Dataset excerpts:
· · · · ·
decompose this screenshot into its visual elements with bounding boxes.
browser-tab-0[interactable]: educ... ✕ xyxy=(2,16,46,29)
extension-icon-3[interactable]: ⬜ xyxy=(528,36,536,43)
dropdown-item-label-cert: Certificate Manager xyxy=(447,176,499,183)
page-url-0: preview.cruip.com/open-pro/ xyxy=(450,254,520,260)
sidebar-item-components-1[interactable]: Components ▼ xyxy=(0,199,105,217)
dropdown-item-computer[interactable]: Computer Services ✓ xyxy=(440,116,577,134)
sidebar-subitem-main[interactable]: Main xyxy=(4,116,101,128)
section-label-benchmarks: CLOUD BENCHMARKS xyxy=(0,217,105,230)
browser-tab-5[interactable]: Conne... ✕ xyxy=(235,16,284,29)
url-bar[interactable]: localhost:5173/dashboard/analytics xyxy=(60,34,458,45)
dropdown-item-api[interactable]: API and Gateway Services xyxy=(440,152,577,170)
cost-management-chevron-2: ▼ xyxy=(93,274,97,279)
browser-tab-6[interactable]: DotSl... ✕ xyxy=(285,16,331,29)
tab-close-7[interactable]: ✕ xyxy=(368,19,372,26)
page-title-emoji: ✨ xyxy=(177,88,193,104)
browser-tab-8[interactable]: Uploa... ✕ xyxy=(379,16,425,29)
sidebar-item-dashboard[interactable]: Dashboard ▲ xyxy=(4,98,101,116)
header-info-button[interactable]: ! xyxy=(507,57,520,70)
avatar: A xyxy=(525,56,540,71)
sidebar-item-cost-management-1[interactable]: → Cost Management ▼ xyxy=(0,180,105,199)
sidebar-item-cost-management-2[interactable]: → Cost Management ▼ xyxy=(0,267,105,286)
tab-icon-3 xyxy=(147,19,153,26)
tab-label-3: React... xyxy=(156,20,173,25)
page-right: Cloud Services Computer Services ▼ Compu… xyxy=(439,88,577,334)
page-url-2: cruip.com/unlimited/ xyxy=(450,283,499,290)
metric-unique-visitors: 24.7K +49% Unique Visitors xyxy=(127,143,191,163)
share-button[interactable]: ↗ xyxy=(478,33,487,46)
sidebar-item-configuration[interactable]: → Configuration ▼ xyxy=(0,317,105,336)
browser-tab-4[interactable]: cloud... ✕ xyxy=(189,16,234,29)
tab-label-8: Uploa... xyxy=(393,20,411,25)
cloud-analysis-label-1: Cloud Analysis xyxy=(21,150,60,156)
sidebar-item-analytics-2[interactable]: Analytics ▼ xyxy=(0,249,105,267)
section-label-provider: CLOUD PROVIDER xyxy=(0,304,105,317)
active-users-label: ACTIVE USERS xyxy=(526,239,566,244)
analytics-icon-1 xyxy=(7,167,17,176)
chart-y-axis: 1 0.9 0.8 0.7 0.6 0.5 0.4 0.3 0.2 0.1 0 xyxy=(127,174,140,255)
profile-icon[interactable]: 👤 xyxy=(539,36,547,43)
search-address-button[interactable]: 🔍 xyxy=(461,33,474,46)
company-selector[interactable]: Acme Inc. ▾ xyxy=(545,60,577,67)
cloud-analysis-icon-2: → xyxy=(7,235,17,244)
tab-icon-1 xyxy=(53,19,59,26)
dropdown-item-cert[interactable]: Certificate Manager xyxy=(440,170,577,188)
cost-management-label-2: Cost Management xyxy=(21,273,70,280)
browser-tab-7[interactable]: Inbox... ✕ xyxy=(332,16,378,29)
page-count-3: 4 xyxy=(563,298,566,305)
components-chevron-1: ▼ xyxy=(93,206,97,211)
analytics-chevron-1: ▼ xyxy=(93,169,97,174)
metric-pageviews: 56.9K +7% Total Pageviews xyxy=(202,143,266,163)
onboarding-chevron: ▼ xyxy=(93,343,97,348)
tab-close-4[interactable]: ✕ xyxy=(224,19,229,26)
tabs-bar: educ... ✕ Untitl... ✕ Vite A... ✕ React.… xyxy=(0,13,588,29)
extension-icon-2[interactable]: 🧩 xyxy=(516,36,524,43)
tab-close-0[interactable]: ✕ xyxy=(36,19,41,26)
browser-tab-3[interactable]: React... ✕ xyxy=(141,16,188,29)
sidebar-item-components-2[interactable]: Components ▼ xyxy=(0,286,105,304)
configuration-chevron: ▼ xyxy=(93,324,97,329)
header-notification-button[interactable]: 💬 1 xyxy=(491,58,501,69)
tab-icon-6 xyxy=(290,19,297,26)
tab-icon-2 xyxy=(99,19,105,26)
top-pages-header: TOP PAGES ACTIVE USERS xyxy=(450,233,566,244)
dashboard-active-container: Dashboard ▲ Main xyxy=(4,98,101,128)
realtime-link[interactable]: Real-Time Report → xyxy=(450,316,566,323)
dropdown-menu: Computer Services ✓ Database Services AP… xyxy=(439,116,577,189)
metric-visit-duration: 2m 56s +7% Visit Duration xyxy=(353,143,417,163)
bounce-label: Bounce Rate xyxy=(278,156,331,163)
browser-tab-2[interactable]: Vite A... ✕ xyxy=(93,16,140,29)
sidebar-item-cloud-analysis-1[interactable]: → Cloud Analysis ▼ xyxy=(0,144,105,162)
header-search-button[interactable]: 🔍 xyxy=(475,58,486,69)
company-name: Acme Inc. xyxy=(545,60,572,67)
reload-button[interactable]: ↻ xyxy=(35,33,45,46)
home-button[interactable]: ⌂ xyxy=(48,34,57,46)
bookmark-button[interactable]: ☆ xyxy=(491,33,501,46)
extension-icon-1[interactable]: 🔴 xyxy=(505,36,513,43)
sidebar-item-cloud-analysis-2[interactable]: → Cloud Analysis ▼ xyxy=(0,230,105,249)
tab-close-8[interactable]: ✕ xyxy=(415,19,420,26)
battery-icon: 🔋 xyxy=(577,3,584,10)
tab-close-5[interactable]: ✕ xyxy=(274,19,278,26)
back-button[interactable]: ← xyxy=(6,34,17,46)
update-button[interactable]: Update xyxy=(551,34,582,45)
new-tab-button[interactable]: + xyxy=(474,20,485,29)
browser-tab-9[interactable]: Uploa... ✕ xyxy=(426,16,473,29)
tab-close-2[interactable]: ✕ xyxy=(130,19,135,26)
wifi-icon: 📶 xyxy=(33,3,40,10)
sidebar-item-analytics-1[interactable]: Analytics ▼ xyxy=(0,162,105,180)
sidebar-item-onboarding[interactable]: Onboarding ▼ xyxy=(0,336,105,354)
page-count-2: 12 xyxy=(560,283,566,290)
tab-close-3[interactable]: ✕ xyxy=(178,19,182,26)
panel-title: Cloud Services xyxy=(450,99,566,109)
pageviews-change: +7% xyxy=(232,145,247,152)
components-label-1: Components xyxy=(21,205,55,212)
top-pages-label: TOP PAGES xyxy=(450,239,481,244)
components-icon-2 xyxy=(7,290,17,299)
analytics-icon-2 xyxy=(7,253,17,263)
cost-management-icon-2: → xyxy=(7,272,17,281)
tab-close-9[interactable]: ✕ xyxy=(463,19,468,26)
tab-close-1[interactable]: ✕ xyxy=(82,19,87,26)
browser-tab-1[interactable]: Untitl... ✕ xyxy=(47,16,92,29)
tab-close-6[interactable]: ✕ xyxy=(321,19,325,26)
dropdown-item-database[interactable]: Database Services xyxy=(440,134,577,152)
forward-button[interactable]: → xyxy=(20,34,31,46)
· · · · ·
**WHAT IS BEING ASKED**
When a line of the entries contains "cruip", it counts; say how many such lines there are, and nothing more.

**SOLUTION TO THIS TASK**
2